Actually, our DDA, our year end DDA for the North Sea, we expect is going to be in the range of about 67 cents, and our LOE, which would include the processing fees on third-party platforms is about 85 cents. So this is going to be an extremely high profit margin area for us with these kinds of gas prices.
Irene Haas - Analyst
Great, thank you.
Mark Papa - Chairman and CEO
Okay.
Operator
Up next we will hear from Mark Meyer, Simmons and Company.
Mark Meyer - Analyst
Good morning. Mark, you gave some comparative return statistics on the 1.9 Bcf versus the 2.6 Bcf and I think you used strip prices in some part of your economics. Can you talk about kind of what the order of magnitude level is reflected in those returns?

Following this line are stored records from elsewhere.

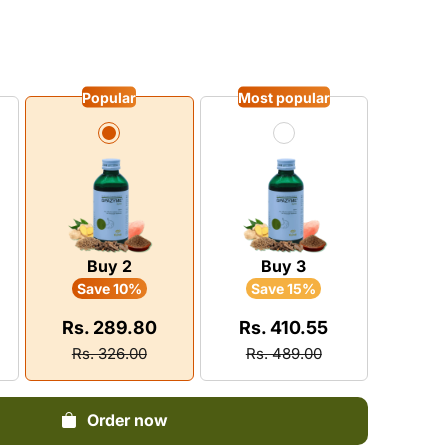
Dysuria
vitamin
Pain
Pruritus
Infertility
Neurological Diseases
Loss Of Memory
BPH
y Boosters
tis
Eczema
Epilepsy
stion
Popular
Most popular
matic
Leprosy
Insanity
 Energy Supplement
ylosis
Leucoderma
Insomnia
n Shoulder
Depression
ica
Buy 2
Buy 3
Save 10%
Save 15%
Rs. 289.80
Rs. 410.55
Rs. 326.00
Rs. 489.00
Order now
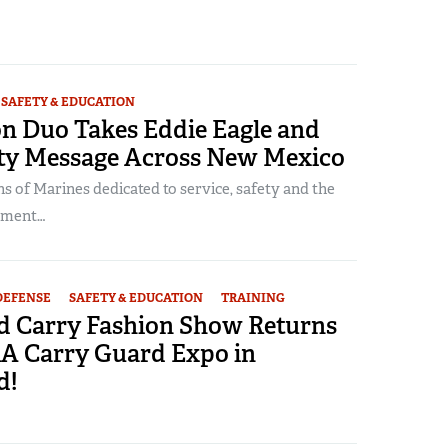
SAFETY & EDUCATION
on Duo Takes Eddie Eagle and
ty Message Across New Mexico
 of Marines dedicated to service, safety and the
dment…
DEFENSE
SAFETY & EDUCATION
TRAINING
d Carry Fashion Show Returns
RA Carry Guard Expo in
d!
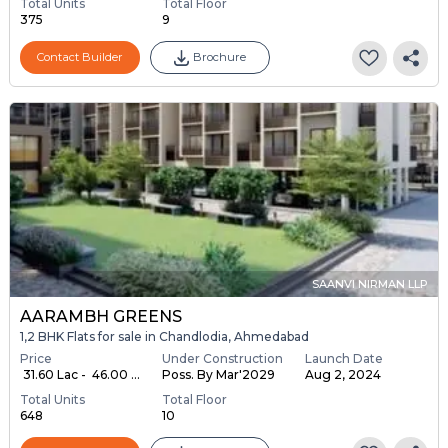
Total Units
Total Floor
375
9
Contact Builder
Brochure
SAANVI NIRMAN LLP
AARAMBH GREENS
1,2 BHK Flats for sale in Chandlodia, Ahmedabad
Price
Under Construction
Launch Date
₹ 31.60 Lac - ₹ 46.00 ...
Poss. By Mar'2029
Aug 2, 2024
Total Units
Total Floor
648
10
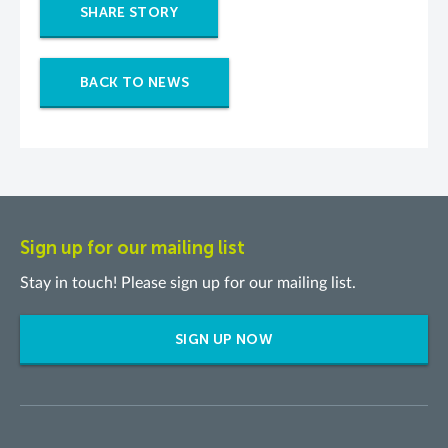
SHARE STORY
BACK TO NEWS
Sign up for our mailing list
Stay in touch! Please sign up for our mailing list.
SIGN UP NOW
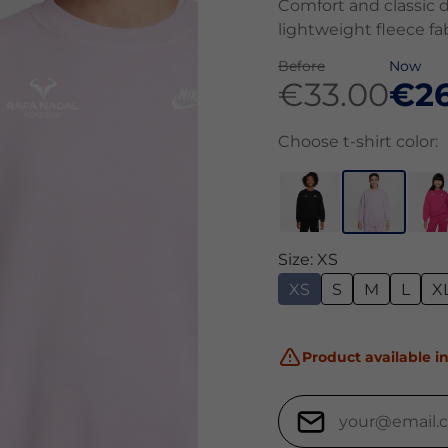
Comfort and classic d
lightweight fleece fab
Before
Now
€33.00
€26
Choose t-shirt color:
Size: XS
XS
S
M
L
X
Product available in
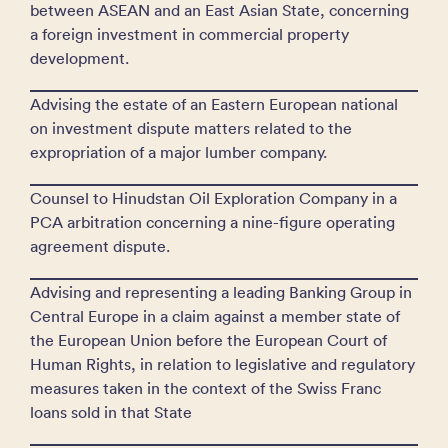
between ASEAN and an East Asian State, concerning
a foreign investment in commercial property
development.
Advising the estate of an Eastern European national
on investment dispute matters related to the
expropriation of a major lumber company.
Counsel to Hinudstan Oil Exploration Company in a
PCA arbitration concerning a nine-figure operating
agreement dispute.
Advising and representing a leading Banking Group in
Central Europe in a claim against a member state of
the European Union before the European Court of
Human Rights, in relation to legislative and regulatory
measures taken in the context of the Swiss Franc
loans sold in that State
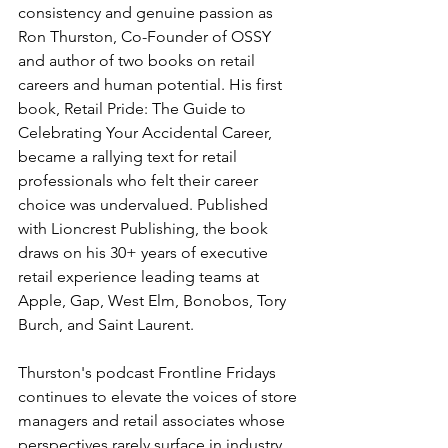
consistency and genuine passion as 
Ron Thurston, Co-Founder of OSSY 
and author of two books on retail 
careers and human potential. His first 
book, Retail Pride: The Guide to 
Celebrating Your Accidental Career, 
became a rallying text for retail 
professionals who felt their career 
choice was undervalued. Published 
with Lioncrest Publishing, the book 
draws on his 30+ years of executive 
retail experience leading teams at 
Apple, Gap, West Elm, Bonobos, Tory 
Burch, and Saint Laurent.
Thurston's podcast Frontline Fridays 
continues to elevate the voices of store 
managers and retail associates whose 
perspectives rarely surface in industry 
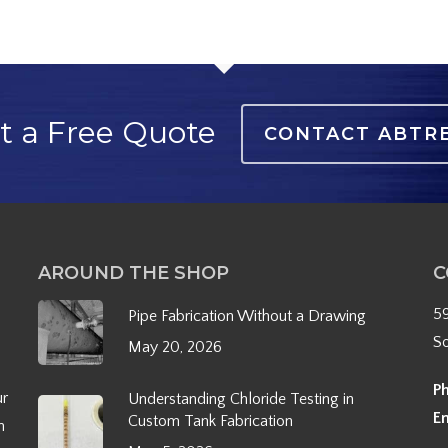
t a Free Quote
CONTACT ABTR
AROUND THE SHOP
C
5
Pipe Fabrication Without a Drawing
S
May 20, 2026
P
ur
Understanding Chloride Testing in
E
Custom Tank Fabrication
h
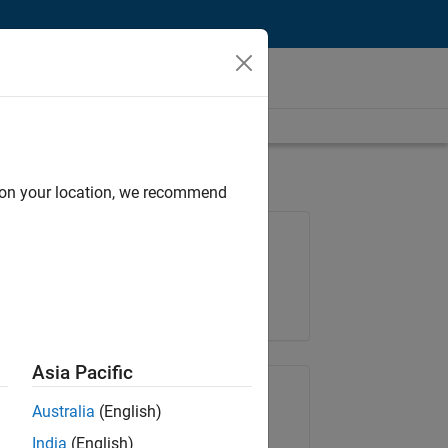
d on your location, we recommend
Job: 36657-KB
Team:
Product Development
Location:
IN-Bangalore
Asia Pacific
Share Job
Australia
(English)
India
(English)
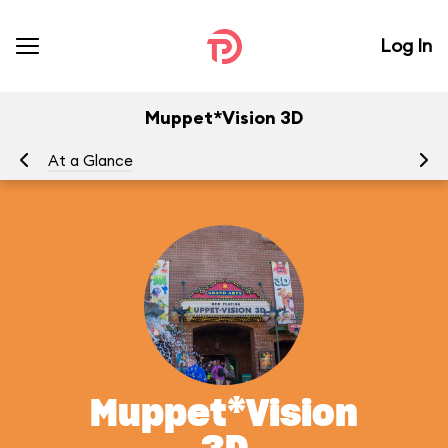
Log In
Muppet*Vision 3D
At a Glance
To
Muppet*Vision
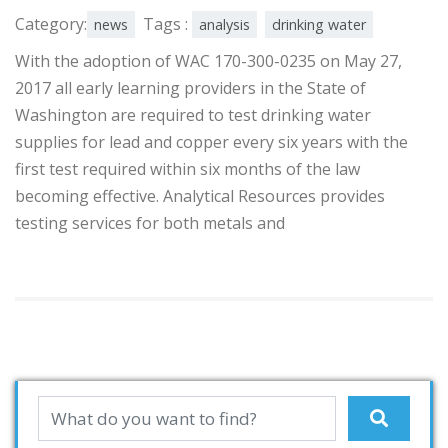
Category:
Tags :
news
analysis
drinking water
With the adoption of WAC 170-300-0235 on May 27,
2017 all early learning providers in the State of
Washington are required to test drinking water
supplies for lead and copper every six years with the
first test required within six months of the law
becoming effective. Analytical Resources provides
testing services for both metals and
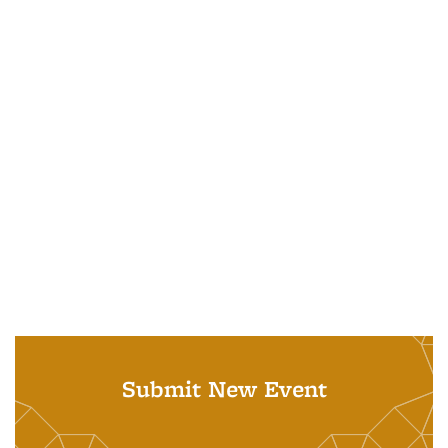
Submit New Event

Mark Papa - Chairman and CEO
Yes, actually I was just quoting the numbers that we had provided in the September 30th analyst meeting, and really at that time we had used strip prices that was the three year NYMEX strip which would have been about a September 20th three year NYMEX strip, and $4 flat thereafter. So obviously if you ran at today’s three year NYMEX, you get a much stronger number, but the bottom line is, on the three year NYMEX as of a month or so ago, a 1.2 Bcf well would give you a 28 percent fully loaded after-tax return including the land and the seismic costs. 1.92, 70 percent return and then a 2.4 Bcf well would give you 100 percent rate of return.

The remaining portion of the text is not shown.